- Exercise directions
From the listing that follows, output everything exactly except the pictures.

- Data shown
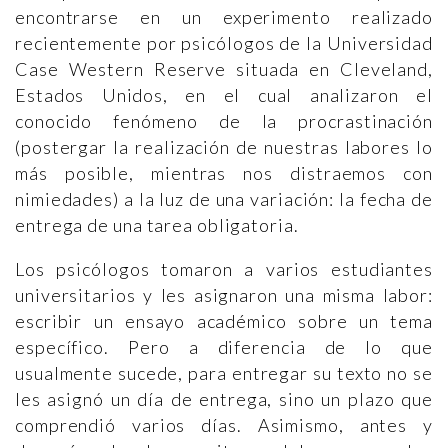
encontrarse en un experimento realizado
recientemente por psicólogos de la Universidad
Case Western Reserve situada en Cleveland,
Estados Unidos, en el cual analizaron el
conocido fenómeno de la procrastinación
(postergar la realización de nuestras labores lo
más posible, mientras nos distraemos con
nimiedades) a la luz de una variación: la fecha de
entrega de una tarea obligatoria.
Los psicólogos tomaron a varios estudiantes
universitarios y les asignaron una misma labor:
escribir un ensayo académico sobre un tema
específico. Pero a diferencia de lo que
usualmente sucede, para entregar su texto no se
les asignó un día de entrega, sino un plazo que
comprendió varios días. Asimismo, antes y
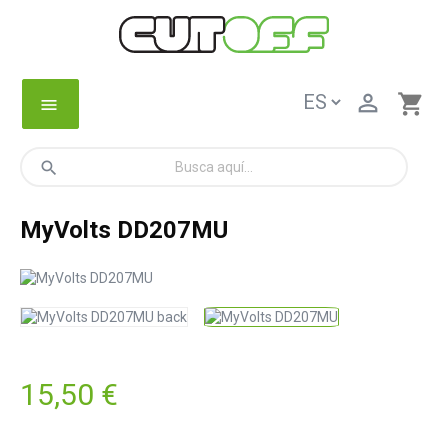

shopping_cart
menu
search
MyVolts DD207MU
15,50 €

- Written solution
encontrarse en un experimento realizado
recientemente por psicólogos de la Universidad
Case Western Reserve situada en Cleveland,
Estados Unidos, en el cual analizaron el
conocido fenómeno de la procrastinación
(postergar la realización de nuestras labores lo
más posible, mientras nos distraemos con
nimiedades) a la luz de una variación: la fecha de
entrega de una tarea obligatoria.
Los psicólogos tomaron a varios estudiantes
universitarios y les asignaron una misma labor:
escribir un ensayo académico sobre un tema
específico. Pero a diferencia de lo que
usualmente sucede, para entregar su texto no se
les asignó un día de entrega, sino un plazo que
comprendió varios días. Asimismo, antes y

shopping_cart
menu
search
MyVolts DD207MU
15,50 €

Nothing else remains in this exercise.